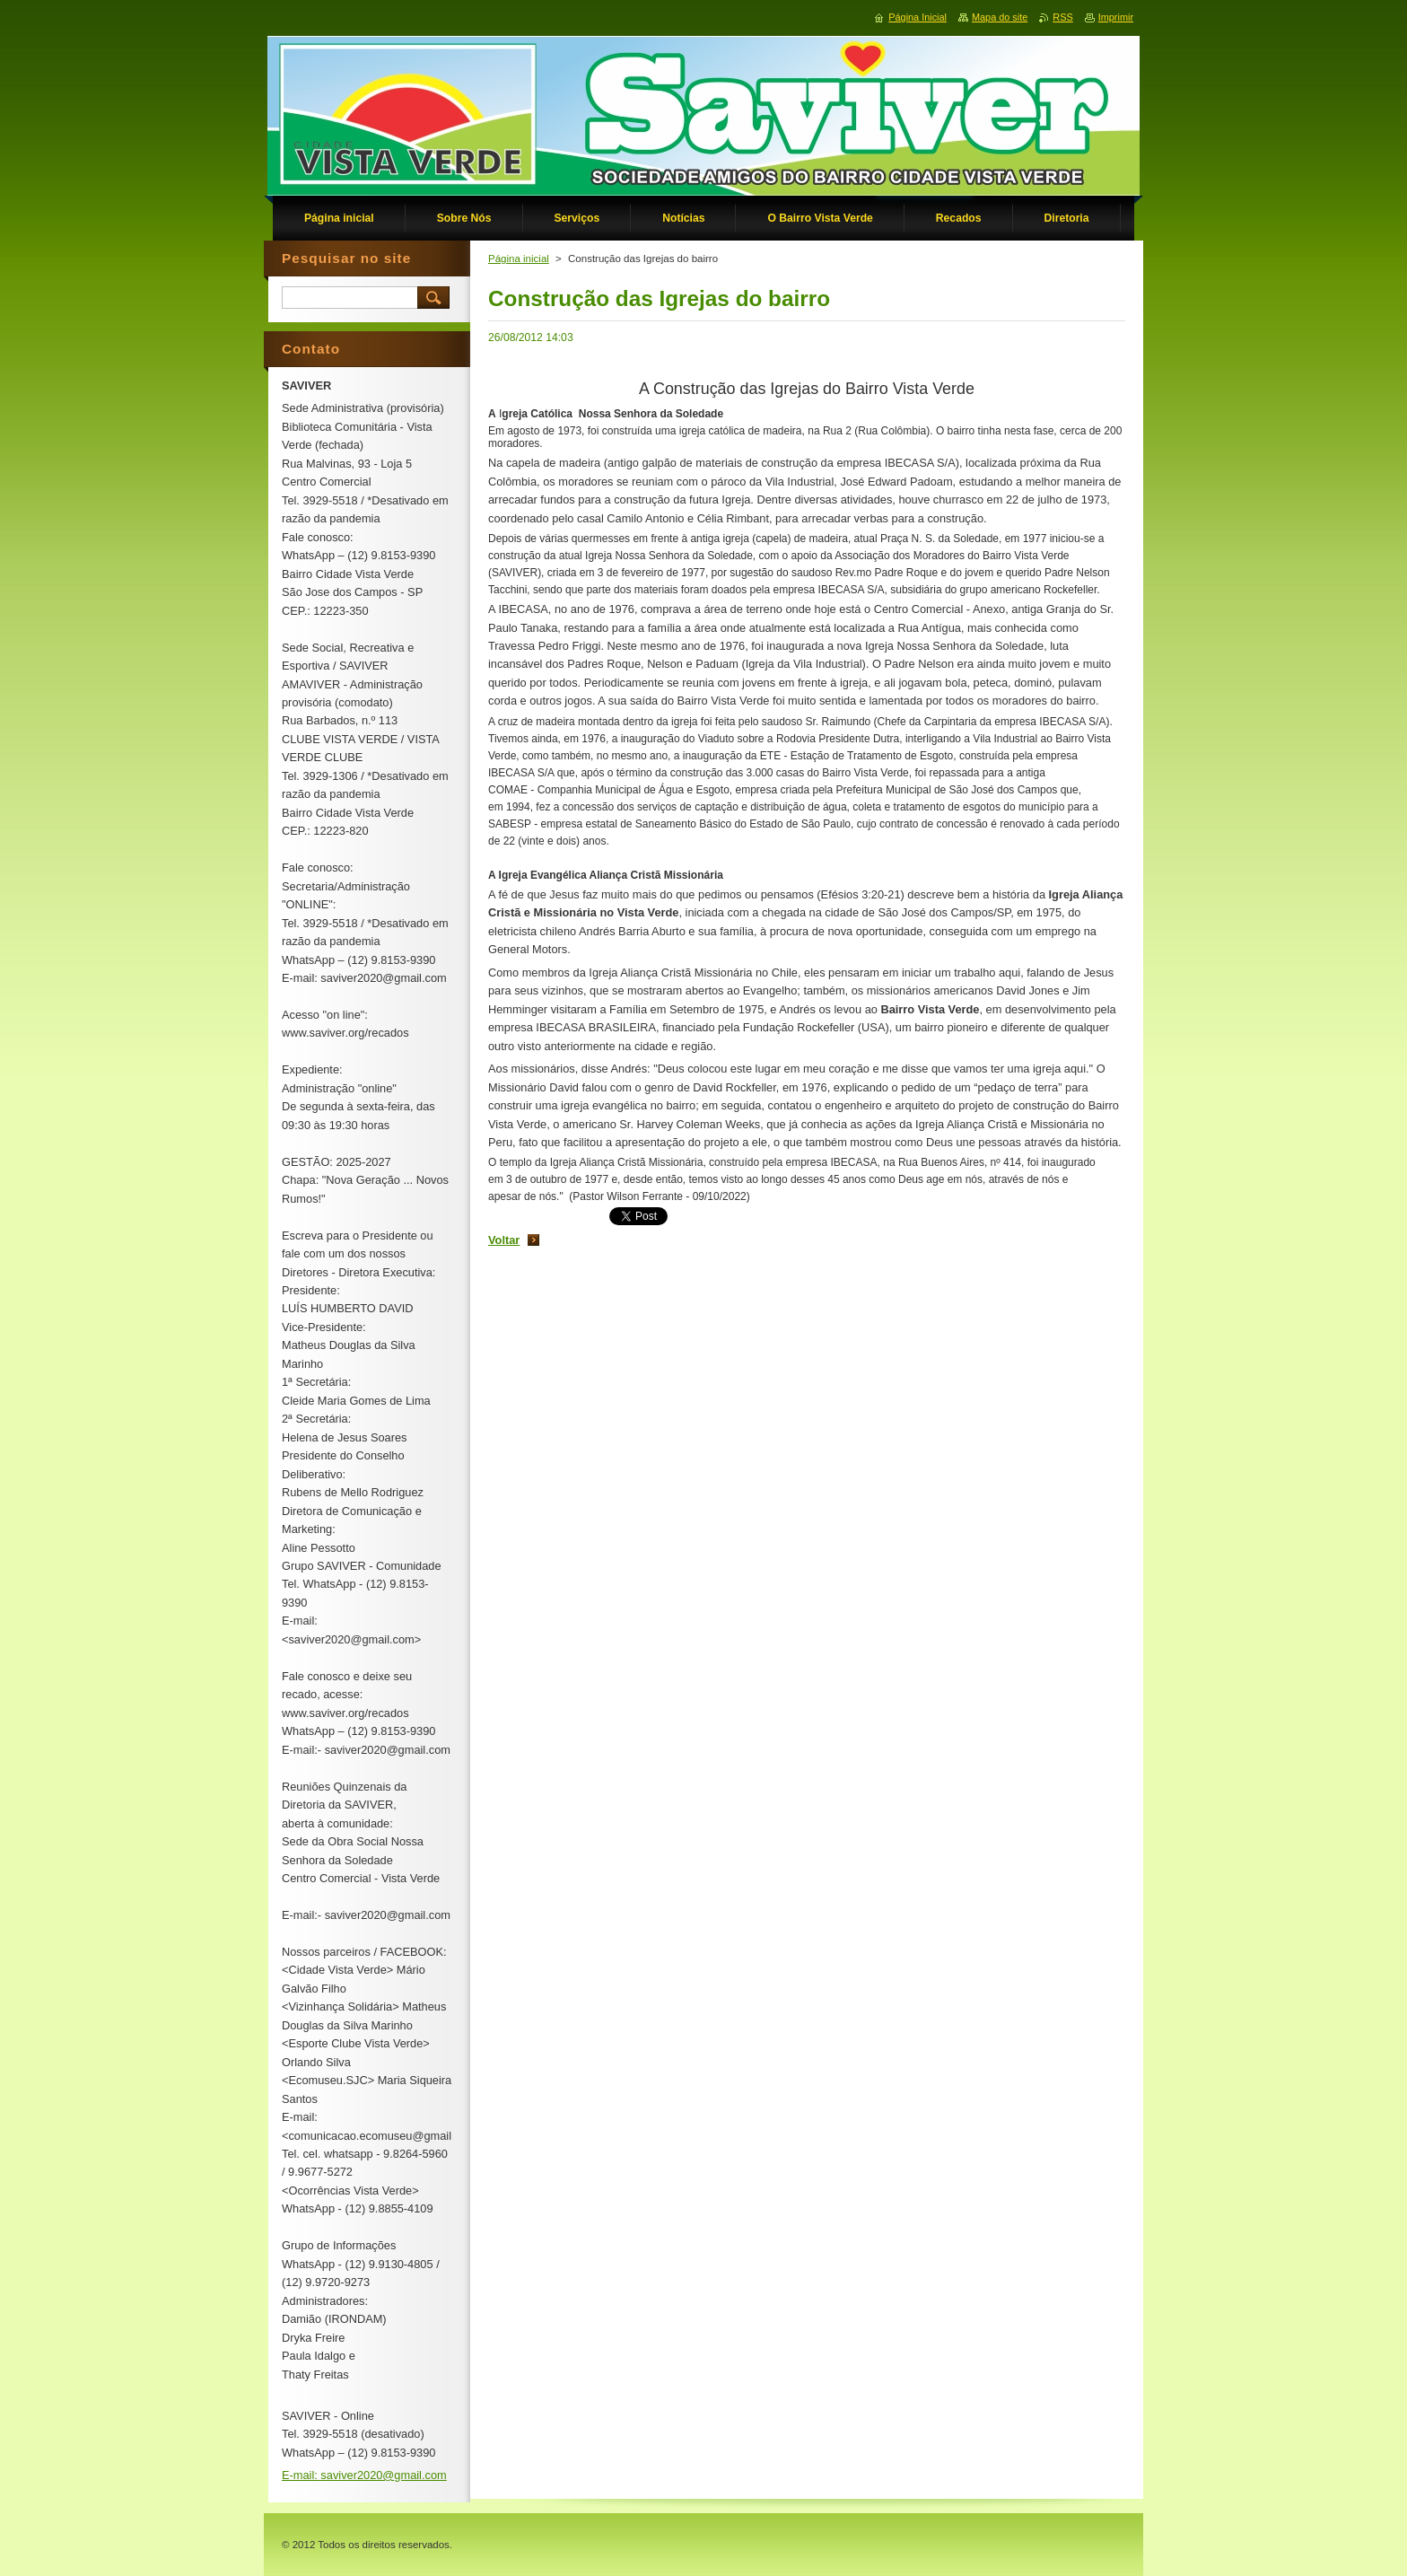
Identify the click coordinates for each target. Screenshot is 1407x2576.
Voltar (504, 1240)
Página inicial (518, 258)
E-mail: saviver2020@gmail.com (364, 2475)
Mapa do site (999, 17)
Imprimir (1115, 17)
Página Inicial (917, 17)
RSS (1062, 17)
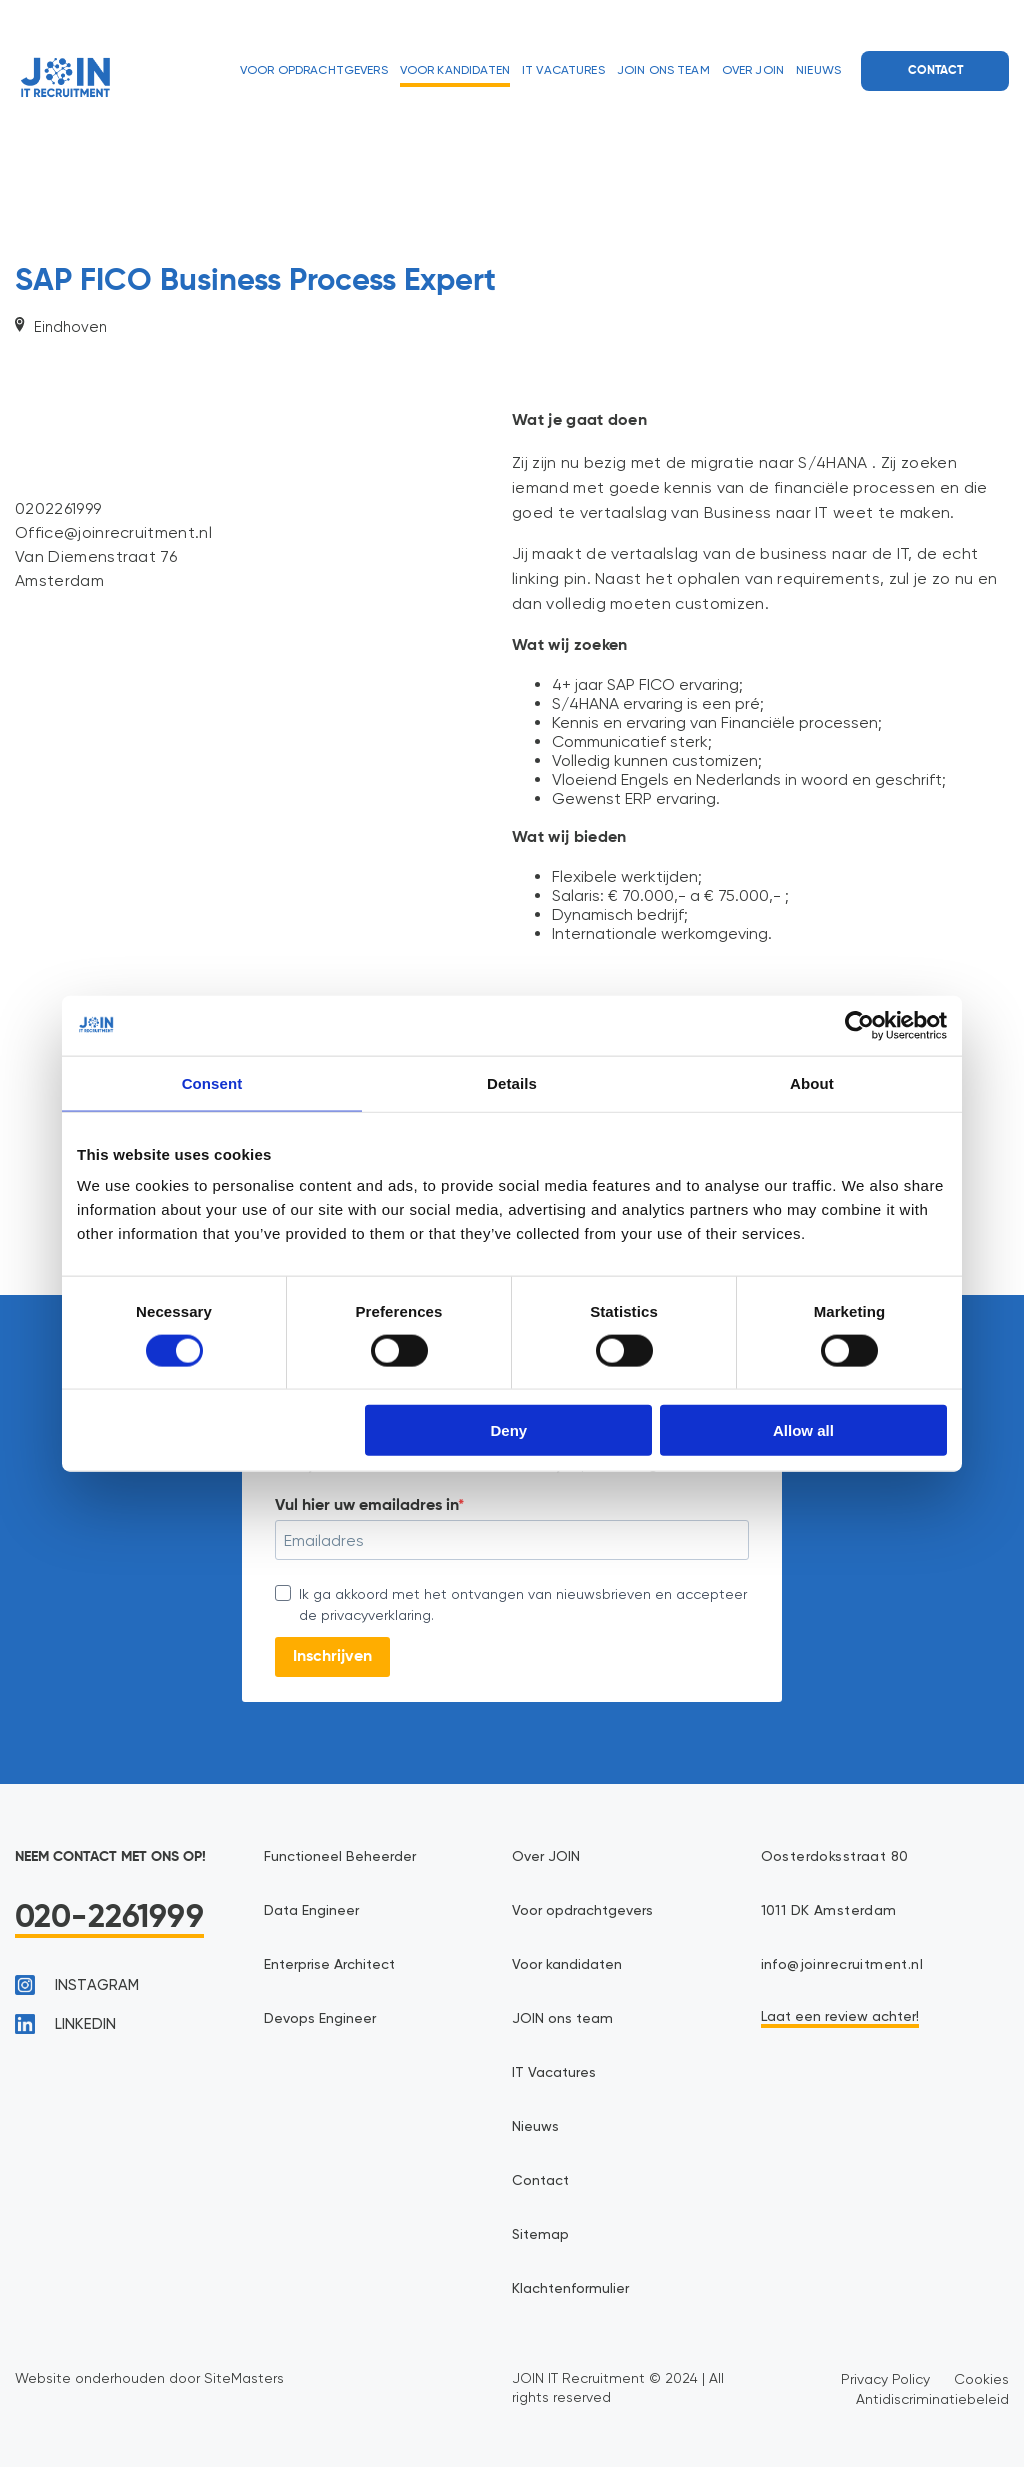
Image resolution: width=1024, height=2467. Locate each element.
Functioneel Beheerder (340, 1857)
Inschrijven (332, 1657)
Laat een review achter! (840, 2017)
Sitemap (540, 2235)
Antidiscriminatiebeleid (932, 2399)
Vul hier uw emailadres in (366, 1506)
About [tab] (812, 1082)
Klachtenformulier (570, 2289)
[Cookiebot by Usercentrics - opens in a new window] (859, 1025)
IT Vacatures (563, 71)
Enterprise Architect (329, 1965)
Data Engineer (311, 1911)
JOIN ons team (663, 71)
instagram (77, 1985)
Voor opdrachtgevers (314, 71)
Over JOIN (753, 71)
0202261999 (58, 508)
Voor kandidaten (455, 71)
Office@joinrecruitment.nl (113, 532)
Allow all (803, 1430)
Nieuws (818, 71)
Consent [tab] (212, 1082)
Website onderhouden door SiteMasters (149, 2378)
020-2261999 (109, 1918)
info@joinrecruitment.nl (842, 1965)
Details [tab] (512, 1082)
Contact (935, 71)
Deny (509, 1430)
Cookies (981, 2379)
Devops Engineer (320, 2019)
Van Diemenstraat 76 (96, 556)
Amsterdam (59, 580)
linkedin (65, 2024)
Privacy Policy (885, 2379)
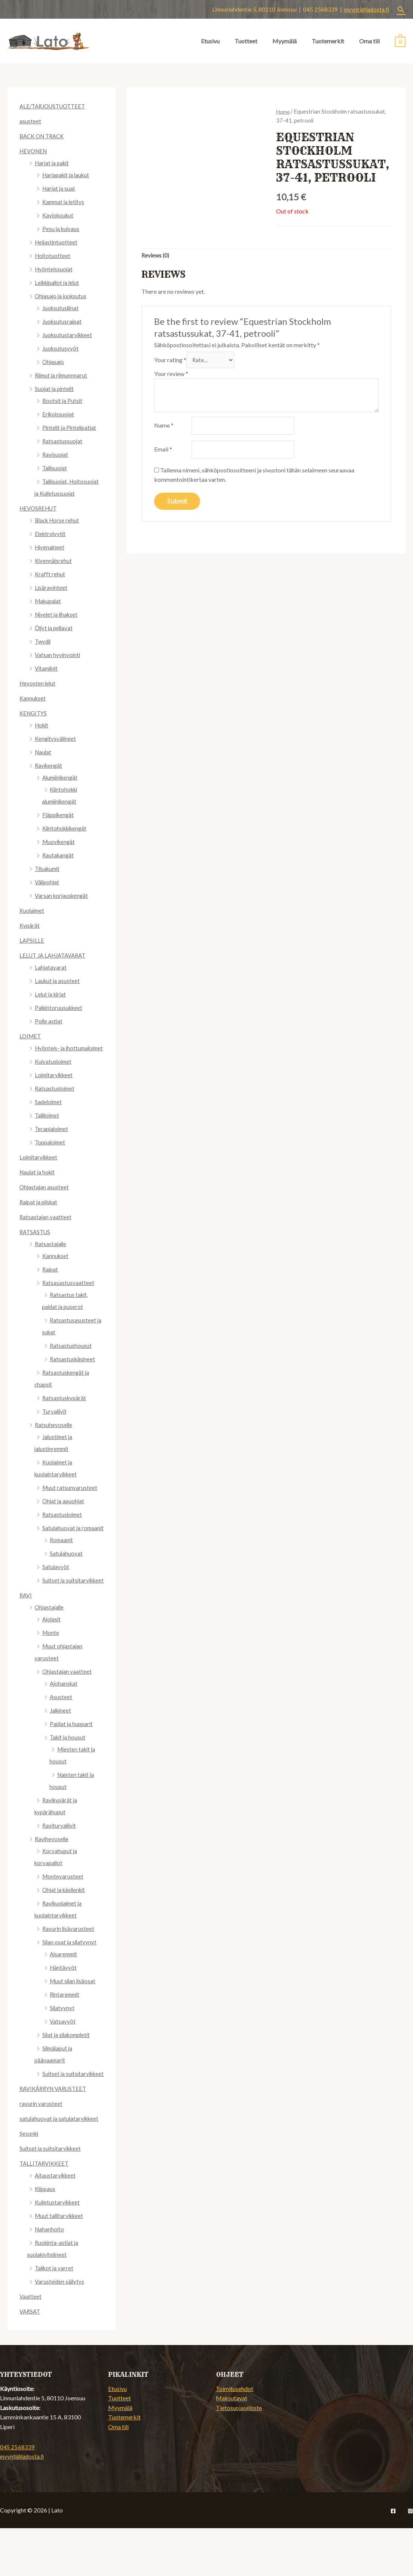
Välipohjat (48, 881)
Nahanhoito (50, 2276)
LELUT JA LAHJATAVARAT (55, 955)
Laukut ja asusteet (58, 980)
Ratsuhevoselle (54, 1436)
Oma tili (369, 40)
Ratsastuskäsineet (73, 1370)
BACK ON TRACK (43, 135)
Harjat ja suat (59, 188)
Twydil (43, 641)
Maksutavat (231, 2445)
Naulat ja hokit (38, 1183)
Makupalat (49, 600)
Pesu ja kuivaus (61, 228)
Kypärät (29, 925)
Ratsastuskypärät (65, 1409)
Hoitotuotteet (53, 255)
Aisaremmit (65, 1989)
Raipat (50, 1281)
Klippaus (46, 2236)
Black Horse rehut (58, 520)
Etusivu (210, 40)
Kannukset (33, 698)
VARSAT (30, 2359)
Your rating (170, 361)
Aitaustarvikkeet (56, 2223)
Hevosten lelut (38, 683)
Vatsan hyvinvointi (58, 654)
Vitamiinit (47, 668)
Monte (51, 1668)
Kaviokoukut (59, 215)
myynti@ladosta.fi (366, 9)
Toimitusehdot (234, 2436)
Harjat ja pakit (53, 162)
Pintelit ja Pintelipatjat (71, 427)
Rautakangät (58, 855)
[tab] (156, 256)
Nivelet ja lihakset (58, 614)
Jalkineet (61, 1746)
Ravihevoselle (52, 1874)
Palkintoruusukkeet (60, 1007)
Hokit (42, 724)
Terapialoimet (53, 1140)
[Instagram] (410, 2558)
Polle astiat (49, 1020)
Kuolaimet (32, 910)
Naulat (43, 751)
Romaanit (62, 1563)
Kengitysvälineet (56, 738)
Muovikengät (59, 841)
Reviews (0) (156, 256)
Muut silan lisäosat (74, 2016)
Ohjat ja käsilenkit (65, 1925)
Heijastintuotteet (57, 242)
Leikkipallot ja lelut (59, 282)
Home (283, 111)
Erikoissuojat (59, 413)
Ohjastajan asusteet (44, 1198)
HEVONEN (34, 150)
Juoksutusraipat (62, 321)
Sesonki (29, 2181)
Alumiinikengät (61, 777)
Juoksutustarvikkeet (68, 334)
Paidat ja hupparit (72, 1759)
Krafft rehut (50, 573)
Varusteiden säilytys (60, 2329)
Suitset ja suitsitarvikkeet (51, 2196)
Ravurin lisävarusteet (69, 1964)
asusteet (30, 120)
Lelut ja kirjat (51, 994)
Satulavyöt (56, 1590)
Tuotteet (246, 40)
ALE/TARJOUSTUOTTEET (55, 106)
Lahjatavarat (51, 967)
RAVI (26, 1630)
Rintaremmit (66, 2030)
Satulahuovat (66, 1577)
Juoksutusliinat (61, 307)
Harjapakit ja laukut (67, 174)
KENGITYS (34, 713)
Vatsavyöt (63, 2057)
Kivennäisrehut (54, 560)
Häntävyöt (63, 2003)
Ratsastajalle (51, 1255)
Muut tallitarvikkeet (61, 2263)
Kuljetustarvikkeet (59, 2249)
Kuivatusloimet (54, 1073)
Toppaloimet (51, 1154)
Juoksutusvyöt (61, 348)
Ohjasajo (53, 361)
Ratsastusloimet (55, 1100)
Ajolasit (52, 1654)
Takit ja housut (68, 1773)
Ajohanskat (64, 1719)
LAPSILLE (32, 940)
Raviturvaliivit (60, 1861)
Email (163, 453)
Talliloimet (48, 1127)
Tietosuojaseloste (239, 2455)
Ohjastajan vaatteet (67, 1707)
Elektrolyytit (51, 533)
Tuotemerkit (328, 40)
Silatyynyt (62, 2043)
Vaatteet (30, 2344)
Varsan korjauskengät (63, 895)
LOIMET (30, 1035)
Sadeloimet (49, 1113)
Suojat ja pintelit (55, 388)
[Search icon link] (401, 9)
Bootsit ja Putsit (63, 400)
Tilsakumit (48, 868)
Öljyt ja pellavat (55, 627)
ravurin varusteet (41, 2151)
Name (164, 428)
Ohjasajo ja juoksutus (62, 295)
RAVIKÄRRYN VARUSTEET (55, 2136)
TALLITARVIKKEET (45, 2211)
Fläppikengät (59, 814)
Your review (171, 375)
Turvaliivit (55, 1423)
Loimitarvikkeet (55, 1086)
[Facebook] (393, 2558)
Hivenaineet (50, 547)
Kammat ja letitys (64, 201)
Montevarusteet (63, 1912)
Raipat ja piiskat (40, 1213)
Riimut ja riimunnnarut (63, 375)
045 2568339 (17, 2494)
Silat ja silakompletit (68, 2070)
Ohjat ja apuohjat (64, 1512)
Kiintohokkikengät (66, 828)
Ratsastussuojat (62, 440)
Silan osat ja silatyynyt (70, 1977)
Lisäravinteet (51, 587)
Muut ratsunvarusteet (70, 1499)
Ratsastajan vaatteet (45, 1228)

--------------------------------------------------

:: Exercise objective ::
Everything above from the line that has "Página inicial (518, 258)" down to the line that has "Nieuws (818, 71)" should be output exactly, with both of those lines included. Leave the pictures behind.

:: Written response ::
Página inicial (518, 258)
E-mail: saviver2020@gmail.com (364, 2475)
Mapa do site (999, 17)
Imprimir (1115, 17)
Página Inicial (917, 17)
RSS (1062, 17)
Image resolution: width=1024, height=2467. Locate each element.
Functioneel Beheerder (340, 1857)
Inschrijven (332, 1657)
Laat een review achter! (840, 2017)
Sitemap (540, 2235)
Antidiscriminatiebeleid (932, 2399)
Vul hier uw emailadres in (366, 1506)
About [tab] (812, 1082)
Klachtenformulier (570, 2289)
[Cookiebot by Usercentrics - opens in a new window] (859, 1025)
IT Vacatures (563, 71)
Enterprise Architect (329, 1965)
Data Engineer (311, 1911)
JOIN ons team (663, 71)
instagram (77, 1985)
Voor opdrachtgevers (314, 71)
Over JOIN (753, 71)
0202261999 (58, 508)
Voor kandidaten (455, 71)
Office@joinrecruitment.nl (113, 532)
Allow all (803, 1430)
Nieuws (818, 71)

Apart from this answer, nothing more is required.